Office Depot stock plunged nearly 24% on April 4 alone, the first trading day after it warned first-quarter 2019 revenue would arrive at roughly $2.76 billion -- below the $2.83 billion most analysts were modeling -- translating to a roughly 30% decline in adjusted operating income to $65 million.
Those preliminary estimates weren't far off the mark -- if a little too pessimistic. When Office Depot released its official first-quarter results yesterday morning (May 8), it showed revenue had tumbled around 2% year over year to $2.77 billion, while adjusted operating income fell 28% to $67 million.
Office Depot CEO Gerry Smith rightly called the quarter "disappointing," primarily blaming weakness from their CompuCom division, where revenue slipped 4% and resulted in a $15 million operating loss.

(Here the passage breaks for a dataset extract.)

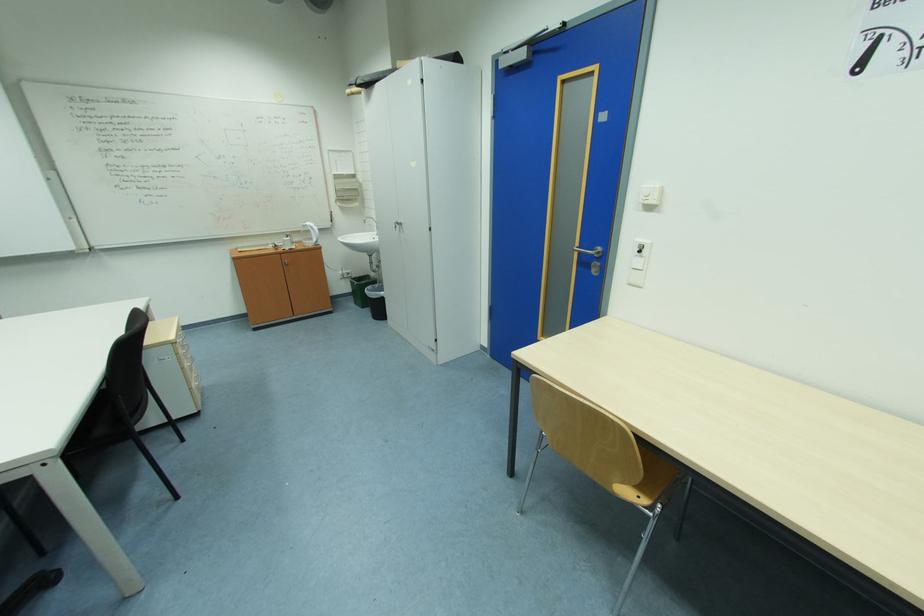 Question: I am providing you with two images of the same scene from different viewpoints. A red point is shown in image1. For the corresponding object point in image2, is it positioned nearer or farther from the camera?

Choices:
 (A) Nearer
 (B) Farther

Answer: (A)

"We are taking decisive actions and making numerous improvements in our sales and operational processes to place this business back on-target with its long-term expectations," Smith added. "That said, our strategy remains compelling and we are steadfast in our plan to transform Office Depot into a leading provider of business products and services through our world-class integrated distribution platform."
More specifically, Office Depot is implementing an accelerated cost-reduction and business-improvement program, through which it expects to generate at least $40 million of savings this year and over $100 million in annualized savings thereafter. But those savings won't come cheap: Office Depot expects to incur around $85 million in severance and related employee costs for the remainder of fiscal 2019, as well as $110 million in total costs to implement the plan through 2021.
In the meantime, Office Depot now expects fiscal 2019 revenue of $10.8 billion to $10.9 billion, marking a reduction from its previous guidance for $11.1 billion. Given that weak start to the year, it should be no surprise to see Office Depot stock flirting with its 52-week low today.